“It wasn’t your fault.”
“If I hadn’t started a fight with her, she would have gone to the party. She would have been with me. I was selfish and mean, and I killed my sister.”
“Stop it.” Holding onto her shoulders, Skylar pushed her back far enough for their eyes to meet. “You were a kid. Sometimes kids say hurtful things they don’t mean. You would have apologized later.”
“She died thinking I didn’t love her.” Anna swallowed the hard lump building in her throat. “I don’t have anything left of them. Social Services wouldn’t let me go home to pack. I was taken straight to their building while someone went to the house to pack a bag for me. They just brought me clothes, one picture, and a stuffed animal. It wasn’t even my favorite. I lost all my stuff at some point moving from place to place over the years. Maybe someone stole them. I don’t know. Doesn’t matter. They’re gone. I have nothing from my childhood, nothing to remind me of my family except a handful of fading memories.”
Skylar scooped her into his arms and carried her to the bed. He sat down with her sprawled across his lap. With his upper body propped up by pillows against the headboard, he held her. Time stood still. She cried for several minutes as past regrets wounded her heart.
After a while he said, “Maybe someone out there has some of your possessions still, a friend of the family or a distant relative. Maybe someone is holding onto some stuff for you.”

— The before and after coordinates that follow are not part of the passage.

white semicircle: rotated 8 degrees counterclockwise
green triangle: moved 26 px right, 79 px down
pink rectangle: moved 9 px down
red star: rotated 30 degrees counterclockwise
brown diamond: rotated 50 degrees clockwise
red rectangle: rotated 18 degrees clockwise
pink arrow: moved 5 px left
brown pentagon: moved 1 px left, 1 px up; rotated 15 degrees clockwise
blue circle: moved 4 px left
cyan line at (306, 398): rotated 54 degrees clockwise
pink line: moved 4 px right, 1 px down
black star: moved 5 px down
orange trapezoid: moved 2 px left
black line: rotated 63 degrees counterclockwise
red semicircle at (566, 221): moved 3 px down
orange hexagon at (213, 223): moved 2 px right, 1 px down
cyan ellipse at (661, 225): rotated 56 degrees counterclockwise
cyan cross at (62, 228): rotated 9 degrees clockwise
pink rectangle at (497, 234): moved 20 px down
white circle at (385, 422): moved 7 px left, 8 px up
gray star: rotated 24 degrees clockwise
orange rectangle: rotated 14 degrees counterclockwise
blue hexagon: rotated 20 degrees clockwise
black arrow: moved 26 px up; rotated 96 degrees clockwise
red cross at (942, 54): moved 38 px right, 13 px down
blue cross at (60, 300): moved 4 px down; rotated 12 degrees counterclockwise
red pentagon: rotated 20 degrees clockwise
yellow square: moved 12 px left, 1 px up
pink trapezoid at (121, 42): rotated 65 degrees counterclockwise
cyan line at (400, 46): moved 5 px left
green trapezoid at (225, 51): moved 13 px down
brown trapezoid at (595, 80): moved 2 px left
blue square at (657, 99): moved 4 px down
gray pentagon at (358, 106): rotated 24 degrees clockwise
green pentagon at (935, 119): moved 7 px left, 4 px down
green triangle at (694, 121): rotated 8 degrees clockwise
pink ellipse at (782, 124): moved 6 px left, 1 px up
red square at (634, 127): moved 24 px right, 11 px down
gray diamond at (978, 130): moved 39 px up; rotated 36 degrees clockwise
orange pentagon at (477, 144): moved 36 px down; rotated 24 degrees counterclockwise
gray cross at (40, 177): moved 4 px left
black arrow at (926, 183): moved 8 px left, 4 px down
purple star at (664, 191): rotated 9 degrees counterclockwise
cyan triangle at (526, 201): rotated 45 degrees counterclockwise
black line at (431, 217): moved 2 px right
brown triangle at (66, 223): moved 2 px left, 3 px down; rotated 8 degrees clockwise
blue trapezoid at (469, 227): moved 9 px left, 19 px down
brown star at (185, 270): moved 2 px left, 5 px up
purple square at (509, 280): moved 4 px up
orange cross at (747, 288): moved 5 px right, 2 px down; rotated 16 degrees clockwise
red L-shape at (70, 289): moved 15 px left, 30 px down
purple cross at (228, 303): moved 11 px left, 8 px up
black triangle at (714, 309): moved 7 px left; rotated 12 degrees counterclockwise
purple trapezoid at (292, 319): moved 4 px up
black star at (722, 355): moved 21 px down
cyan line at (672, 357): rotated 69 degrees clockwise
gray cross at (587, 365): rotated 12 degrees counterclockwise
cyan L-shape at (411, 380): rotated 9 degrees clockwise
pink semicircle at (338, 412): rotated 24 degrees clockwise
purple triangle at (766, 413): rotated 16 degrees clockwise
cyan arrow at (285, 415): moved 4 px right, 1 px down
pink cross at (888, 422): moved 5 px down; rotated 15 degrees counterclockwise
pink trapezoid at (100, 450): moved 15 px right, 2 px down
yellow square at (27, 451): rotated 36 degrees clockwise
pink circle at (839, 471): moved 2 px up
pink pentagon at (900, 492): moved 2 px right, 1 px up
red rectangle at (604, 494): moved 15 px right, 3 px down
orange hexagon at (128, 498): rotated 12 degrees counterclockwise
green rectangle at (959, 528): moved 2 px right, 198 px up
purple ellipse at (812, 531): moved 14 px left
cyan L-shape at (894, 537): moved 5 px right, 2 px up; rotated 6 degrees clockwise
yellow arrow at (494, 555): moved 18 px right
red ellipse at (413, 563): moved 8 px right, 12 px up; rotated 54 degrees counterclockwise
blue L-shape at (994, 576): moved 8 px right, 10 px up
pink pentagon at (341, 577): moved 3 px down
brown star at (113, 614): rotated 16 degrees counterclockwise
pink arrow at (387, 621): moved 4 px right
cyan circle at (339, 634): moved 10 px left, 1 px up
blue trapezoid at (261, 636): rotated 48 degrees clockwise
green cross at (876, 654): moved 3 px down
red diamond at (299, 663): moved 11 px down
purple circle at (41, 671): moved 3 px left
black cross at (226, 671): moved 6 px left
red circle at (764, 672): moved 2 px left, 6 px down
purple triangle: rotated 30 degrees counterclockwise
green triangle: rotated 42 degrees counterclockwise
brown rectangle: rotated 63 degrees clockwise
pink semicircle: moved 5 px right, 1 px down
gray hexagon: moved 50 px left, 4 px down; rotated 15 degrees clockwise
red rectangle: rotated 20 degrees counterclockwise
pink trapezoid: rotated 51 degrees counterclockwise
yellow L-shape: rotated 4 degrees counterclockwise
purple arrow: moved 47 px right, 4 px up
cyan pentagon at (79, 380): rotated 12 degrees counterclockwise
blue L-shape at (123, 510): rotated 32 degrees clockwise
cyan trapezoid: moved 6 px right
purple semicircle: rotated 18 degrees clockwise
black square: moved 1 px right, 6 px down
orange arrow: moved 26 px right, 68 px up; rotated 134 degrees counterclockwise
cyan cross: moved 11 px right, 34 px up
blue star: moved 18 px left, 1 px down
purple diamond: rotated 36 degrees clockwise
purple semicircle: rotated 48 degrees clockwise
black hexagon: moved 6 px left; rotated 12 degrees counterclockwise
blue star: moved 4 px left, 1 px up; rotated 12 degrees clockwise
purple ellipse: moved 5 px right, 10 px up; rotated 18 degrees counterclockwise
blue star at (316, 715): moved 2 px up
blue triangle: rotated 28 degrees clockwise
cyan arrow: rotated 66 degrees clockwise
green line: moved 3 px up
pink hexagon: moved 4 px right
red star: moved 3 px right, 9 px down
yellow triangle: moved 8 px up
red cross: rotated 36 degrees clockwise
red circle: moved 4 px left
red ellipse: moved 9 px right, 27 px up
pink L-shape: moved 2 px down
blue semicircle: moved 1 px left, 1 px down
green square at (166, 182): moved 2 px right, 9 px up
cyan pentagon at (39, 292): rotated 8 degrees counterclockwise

“My mom’s best friend told me she had a box of possessions she’d gathered after their deaths,” Anna said. She wiped her wet face with the back of one hand and tried to stop crying. “The woman was supposed to give it to me when I turned eighteen, but I never heard from her again. I have no idea where she lives.”
“You could hire a private investigator.”
Anna sucked in a shaky breath. “I thought of that, but I couldn’t take another kick in the gut. Thinking that my old stuff is out there somewhere helps. I just want to believe someday I’ll see it again.”
“If you could have anything from childhood, what would you want?”
“There was this one thing, a glass music box with a ballerina that turned around. My sister and I used to fight over it.” Anna released a few new tears. “I forget who gave it to us. There were two of them at first. Then one fell and shattered. We used to fight over whose music box broke. There are a lot of things I’d like from my childhood, but that’s the main thing. That and pictures of my family.”
He placed a kiss on top of her head. “Who raised you? After your parents died, where did you go?”
“Foster care.”
He sighed. “I am so sorry you had to go through that.”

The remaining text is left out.